Specimens identified from the Maya civilization region of southern Mexico, Guatemala and the Yucatán Peninsula show no evidence of the drilling or cutting techniques found in central and highland Mexico. Instead, the pre-Columbian Maya apparently used an abrasive technique that ground away at the back of the skull, thinning the bone and sometimes perforating it, similar to the examples from Cholula. Many skulls from the Maya region date from the Postclassic period (ca. 950–1400 CE), and include specimens found at Palenque in Chiapas, and recovered from the Sacred Cenote at the prominent Postclassic site of Chichen Itza in northern Yucatán.[16]
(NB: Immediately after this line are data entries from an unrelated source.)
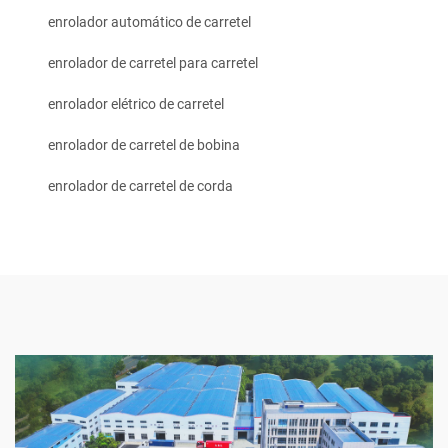
enrolador automático de carretel
enrolador de carretel para carretel
enrolador elétrico de carretel
enrolador de carretel de bobina
enrolador de carretel de corda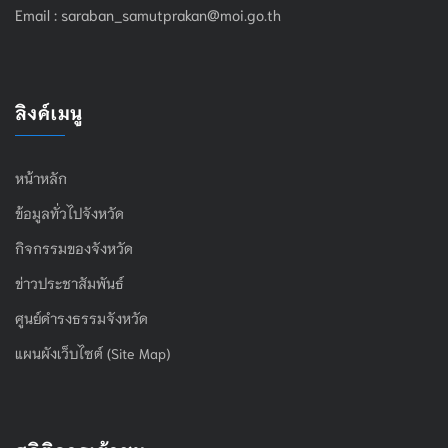
Email :
saraban_samutprakan@moi.go.th
ลิงค์เมนู
หน้าหลัก
ข้อมูลทั่วไปจังหวัด
กิจกรรมของจังหวัด
ข่าวประชาสัมพันธ์
ศูนย์ดำรงธรรมจังหวัด
แผนผังเว็บไซต์ (Site Map)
The perforations were found with the growth of fine bone spurs, which indicate that trepanation had been carried out on live subjects, rather than being a ritual conducted after death. There is evidence that some individuals survived multiple skull surgeries. There is evidence of bone remodelling around the skull defects, corroborated by the smooth borders around the opening, sealed by a dense cortex of bone, denoting procedural success after trepanation. Furthermore, the survival rate of the operations was higher than expected and the infection rate relatively low.[17] However, several skulls also show the risk of the operation, with some indicating the stopping mid-operation as the trephining is incomplete.
Ancient China
As recently as 2007, archaeological evidence of trepanation in ancient China was nonexistent. Since Chinese culture mainly focuses only on traditional Chinese medicine that usually entails non-surgical treatments such as acupuncture, balancing Qigong, cupping, herbal remedies, etc., the resulting misconception was that trepanation was not practiced in ancient China. However, in 2007, Han and Chen from the Institute of Archeology, Chinese Academy of Social Sciences looked at six trepanned skulls spanning between the Neolithic period through the Bronze and Iron Ages (around 5000–2000 years ago) found in five different locations.[18] Along with the discovery of these trepanned skulls, another collection of 13 trepanned skulls was discovered and dated to 3,000 years ago.[18] In 2015, an intact 3,600-year-old mummy with a trepanned skull was discovered. Meanwhile, the oldest trepanned skull (M382) analysed by Han and Chen was radiocarbon dated to around 5,000 years ago and discovered at the Fuija site in Guangrao, Shandong. The skull, which belonged to an adult male, exhibited a right parietal calvarial defect (31 x 25 mm) with evidence of scraping by a trephine-like tool.[18] Additionally, bone regeneration and smooth edges suggest that the subject recovered from the surgery and lived a relatively long time afterward.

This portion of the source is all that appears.